Not only in its concept but also in its execution, the Waldorf Pulse came close to being the ultimate monophonic analogue, but it just fell short of it somehow. I owned the Pulse for a couple of years and used it extensively, but always struggled to come up with the patch just how I wanted it. It wasn't as much the unique editing matrix that bothered me, but the way how that the parameters seemed to influence the sound in an unpredictable way (compared to most other synths that I own, that is). I just couldn't seem to "click" with the synth and was forever unable to realise its supposedly great potential.

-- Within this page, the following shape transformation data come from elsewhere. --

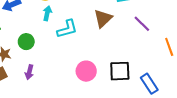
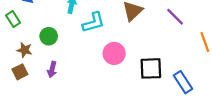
pink circle: (86, 71) -> (114, 53), moved

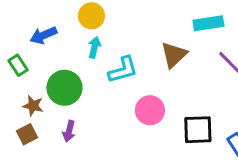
green circle: (49, 36) -> (64, 88), size x1.5

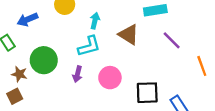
cyan arrow: (94, 47) -> (95, 21), moved
brown triangle: (174, 55) -> (129, 35), turned -45
purple arrow: (69, 131) -> (77, 74), moved

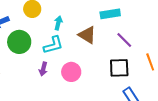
green circle: (44, 60) -> (19, 42), moved
black square: (147, 93) -> (119, 68), moved

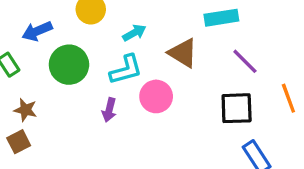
cyan arrow: (58, 23) -> (134, 33), turned 48
pink circle: (71, 72) -> (156, 96), moved

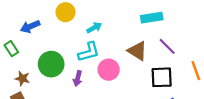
brown triangle: (183, 53) -> (137, 51), moved
green circle: (69, 65) -> (51, 64), moved

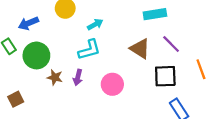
green circle: (51, 64) -> (36, 55), moved
pink circle: (109, 70) -> (112, 84), moved
brown star: (22, 78) -> (55, 77), moved

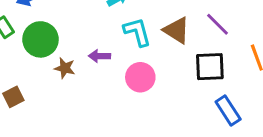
cyan L-shape: (89, 50) -> (137, 32), moved, turned -90
purple arrow: (78, 77) -> (99, 56), moved, turned 77

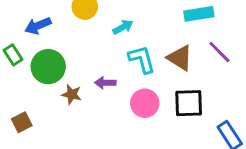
black square: (210, 67) -> (189, 103), moved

I could live with that particular issue quite happily if the patches themselves sounded great, but this wasn't the case either. For the record, the Pulse can go incredibly deep and it has an amazing punch, but it lacks warmth and what "phattness" means to me. Regardless of whether its three oscillators are VCO's or DCO's - it's a matter of opinion more than anything else, really - they sound surprisingly clinical. As a reviewer before me pointed out, their cycles are always exact and if not detuned just right (i.e. not a lot), the interaction between them can cyclically take out most of the bottom end, which is one of my major complaints. In the higher octaves, this isn't noticeable and Pulse excels at leads much more than at bass, in my opinion, also because of the flexible modulation matrix that will make a sound very expressive if played - and programmed (see above) - right.
All the knob-tweakers among you should take note that the Pulse's knobs perhaps weren't made to be overly abused. I don't know how gentle the previous owner of my machine was, but the red knob on the extreme left-hand side (the one controlling the cut-off of the VCF) felt decisively wiggly, while but the others as well refused to fully co-operate at times. It's also a shame that Waldorf didn't opt for endless rotaries - it would've made for more intuitive editing. Otherwise, the Pulse felt rugged and quality-built, though the lack of a power switch - the synth comes alive immediately after you plug in the external power supply - also rather annoyed me, as well as the fact that the only way to update the synth, Waldorf having been known to sell their synths with anything but complete and bug-free operating systems, is to change the ROM chip inside. With the company having gone bust recently, this is now even more of an issue than it used to be.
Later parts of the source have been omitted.